[WHAT IS BEING ASKED]
Tally the lines in the records underneath that contain the string "SundayMondayTuesdayWednesdayThursdayFrid", and state the figure by itself.

[DATA FOR THIS TASK]
╭──

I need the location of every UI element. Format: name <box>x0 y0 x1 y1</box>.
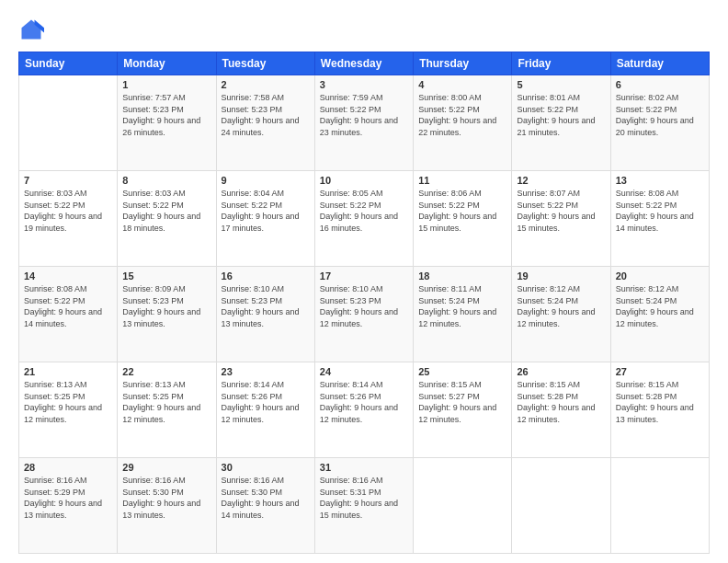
day-info: Sunrise: 8:09 AMSunset: 5:23 PMDaylight:… <box>122 283 210 329</box>
calendar-cell: 21Sunrise: 8:13 AMSunset: 5:25 PMDayligh… <box>19 362 118 458</box>
day-header-saturday: Saturday <box>610 52 709 75</box>
calendar-cell: 27Sunrise: 8:15 AMSunset: 5:28 PMDayligh… <box>610 362 709 458</box>
day-number: 22 <box>122 366 210 377</box>
day-header-friday: Friday <box>512 52 610 75</box>
day-number: 13 <box>616 175 704 186</box>
day-info: Sunrise: 7:58 AMSunset: 5:23 PMDaylight:… <box>222 92 310 138</box>
day-number: 17 <box>320 270 408 282</box>
page: SundayMondayTuesdayWednesdayThursdayFrid… <box>0 0 728 563</box>
calendar-cell: 3Sunrise: 7:59 AMSunset: 5:22 PMDaylight… <box>314 75 413 171</box>
day-number: 10 <box>320 175 408 186</box>
day-number: 28 <box>24 462 112 473</box>
day-number: 11 <box>418 175 506 186</box>
day-number: 20 <box>616 270 704 282</box>
day-info: Sunrise: 8:12 AMSunset: 5:24 PMDaylight:… <box>616 283 704 329</box>
calendar-cell: 2Sunrise: 7:58 AMSunset: 5:23 PMDaylight… <box>216 75 314 171</box>
calendar-cell: 16Sunrise: 8:10 AMSunset: 5:23 PMDayligh… <box>216 267 314 362</box>
day-info: Sunrise: 8:14 AMSunset: 5:26 PMDaylight:… <box>222 379 310 425</box>
day-number: 27 <box>616 366 704 377</box>
calendar-cell: 8Sunrise: 8:03 AMSunset: 5:22 PMDaylight… <box>118 171 216 267</box>
day-info: Sunrise: 7:59 AMSunset: 5:22 PMDaylight:… <box>320 92 408 138</box>
calendar-cell: 23Sunrise: 8:14 AMSunset: 5:26 PMDayligh… <box>216 362 314 458</box>
calendar-cell: 11Sunrise: 8:06 AMSunset: 5:22 PMDayligh… <box>414 171 512 267</box>
day-info: Sunrise: 8:15 AMSunset: 5:27 PMDaylight:… <box>418 379 506 425</box>
calendar: SundayMondayTuesdayWednesdayThursdayFrid… <box>18 52 710 554</box>
day-number: 26 <box>517 366 605 377</box>
calendar-cell: 15Sunrise: 8:09 AMSunset: 5:23 PMDayligh… <box>118 267 216 362</box>
day-info: Sunrise: 8:10 AMSunset: 5:23 PMDaylight:… <box>222 283 310 329</box>
day-number: 25 <box>418 366 506 377</box>
calendar-week-4: 21Sunrise: 8:13 AMSunset: 5:25 PMDayligh… <box>19 362 710 458</box>
day-info: Sunrise: 8:10 AMSunset: 5:23 PMDaylight:… <box>320 283 408 329</box>
day-number: 18 <box>418 270 506 282</box>
day-info: Sunrise: 8:03 AMSunset: 5:22 PMDaylight:… <box>122 188 210 234</box>
day-info: Sunrise: 8:05 AMSunset: 5:22 PMDaylight:… <box>320 188 408 234</box>
day-number: 29 <box>122 462 210 473</box>
day-info: Sunrise: 8:07 AMSunset: 5:22 PMDaylight:… <box>517 188 605 234</box>
calendar-cell: 24Sunrise: 8:14 AMSunset: 5:26 PMDayligh… <box>314 362 413 458</box>
calendar-week-1: 1Sunrise: 7:57 AMSunset: 5:23 PMDaylight… <box>19 75 710 171</box>
svg-marker-0 <box>22 20 41 40</box>
day-info: Sunrise: 8:13 AMSunset: 5:25 PMDaylight:… <box>122 379 210 425</box>
day-number: 4 <box>418 79 506 90</box>
day-info: Sunrise: 8:08 AMSunset: 5:22 PMDaylight:… <box>24 283 112 329</box>
calendar-cell <box>19 75 118 171</box>
calendar-cell <box>610 458 709 554</box>
calendar-cell: 31Sunrise: 8:16 AMSunset: 5:31 PMDayligh… <box>314 458 413 554</box>
calendar-header-row: SundayMondayTuesdayWednesdayThursdayFrid… <box>19 52 710 75</box>
calendar-cell: 29Sunrise: 8:16 AMSunset: 5:30 PMDayligh… <box>118 458 216 554</box>
calendar-cell: 12Sunrise: 8:07 AMSunset: 5:22 PMDayligh… <box>512 171 610 267</box>
day-info: Sunrise: 8:08 AMSunset: 5:22 PMDaylight:… <box>616 188 704 234</box>
day-info: Sunrise: 8:16 AMSunset: 5:29 PMDaylight:… <box>24 475 112 521</box>
day-number: 2 <box>222 79 310 90</box>
calendar-cell: 7Sunrise: 8:03 AMSunset: 5:22 PMDaylight… <box>19 171 118 267</box>
day-info: Sunrise: 8:13 AMSunset: 5:25 PMDaylight:… <box>24 379 112 425</box>
day-number: 19 <box>517 270 605 282</box>
day-number: 9 <box>222 175 310 186</box>
calendar-week-2: 7Sunrise: 8:03 AMSunset: 5:22 PMDaylight… <box>19 171 710 267</box>
calendar-cell: 4Sunrise: 8:00 AMSunset: 5:22 PMDaylight… <box>414 75 512 171</box>
calendar-week-3: 14Sunrise: 8:08 AMSunset: 5:22 PMDayligh… <box>19 267 710 362</box>
day-number: 1 <box>122 79 210 90</box>
day-header-sunday: Sunday <box>19 52 118 75</box>
day-info: Sunrise: 8:16 AMSunset: 5:30 PMDaylight:… <box>122 475 210 521</box>
calendar-week-5: 28Sunrise: 8:16 AMSunset: 5:29 PMDayligh… <box>19 458 710 554</box>
day-info: Sunrise: 8:03 AMSunset: 5:22 PMDaylight:… <box>24 188 112 234</box>
day-header-wednesday: Wednesday <box>314 52 413 75</box>
day-number: 16 <box>222 270 310 282</box>
day-number: 14 <box>24 270 112 282</box>
day-number: 21 <box>24 366 112 377</box>
day-info: Sunrise: 7:57 AMSunset: 5:23 PMDaylight:… <box>122 92 210 138</box>
day-info: Sunrise: 8:04 AMSunset: 5:22 PMDaylight:… <box>222 188 310 234</box>
day-number: 12 <box>517 175 605 186</box>
header <box>18 17 710 42</box>
day-info: Sunrise: 8:15 AMSunset: 5:28 PMDaylight:… <box>517 379 605 425</box>
day-number: 31 <box>320 462 408 473</box>
calendar-cell: 28Sunrise: 8:16 AMSunset: 5:29 PMDayligh… <box>19 458 118 554</box>
calendar-cell: 9Sunrise: 8:04 AMSunset: 5:22 PMDaylight… <box>216 171 314 267</box>
logo <box>18 17 48 42</box>
calendar-cell: 1Sunrise: 7:57 AMSunset: 5:23 PMDaylight… <box>118 75 216 171</box>
calendar-cell: 22Sunrise: 8:13 AMSunset: 5:25 PMDayligh… <box>118 362 216 458</box>
day-info: Sunrise: 8:12 AMSunset: 5:24 PMDaylight:… <box>517 283 605 329</box>
day-number: 5 <box>517 79 605 90</box>
calendar-cell: 6Sunrise: 8:02 AMSunset: 5:22 PMDaylight… <box>610 75 709 171</box>
day-info: Sunrise: 8:01 AMSunset: 5:22 PMDaylight:… <box>517 92 605 138</box>
calendar-cell: 25Sunrise: 8:15 AMSunset: 5:27 PMDayligh… <box>414 362 512 458</box>
calendar-cell: 13Sunrise: 8:08 AMSunset: 5:22 PMDayligh… <box>610 171 709 267</box>
day-number: 23 <box>222 366 310 377</box>
calendar-cell: 19Sunrise: 8:12 AMSunset: 5:24 PMDayligh… <box>512 267 610 362</box>
calendar-cell: 5Sunrise: 8:01 AMSunset: 5:22 PMDaylight… <box>512 75 610 171</box>
day-header-thursday: Thursday <box>414 52 512 75</box>
day-info: Sunrise: 8:16 AMSunset: 5:31 PMDaylight:… <box>320 475 408 521</box>
day-info: Sunrise: 8:02 AMSunset: 5:22 PMDaylight:… <box>616 92 704 138</box>
day-number: 30 <box>222 462 310 473</box>
calendar-cell: 10Sunrise: 8:05 AMSunset: 5:22 PMDayligh… <box>314 171 413 267</box>
calendar-cell: 20Sunrise: 8:12 AMSunset: 5:24 PMDayligh… <box>610 267 709 362</box>
calendar-cell: 14Sunrise: 8:08 AMSunset: 5:22 PMDayligh… <box>19 267 118 362</box>
calendar-cell: 17Sunrise: 8:10 AMSunset: 5:23 PMDayligh… <box>314 267 413 362</box>
day-number: 7 <box>24 175 112 186</box>
day-number: 15 <box>122 270 210 282</box>
day-info: Sunrise: 8:00 AMSunset: 5:22 PMDaylight:… <box>418 92 506 138</box>
day-header-monday: Monday <box>118 52 216 75</box>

╰──

[THE COMPLETED TASK]
3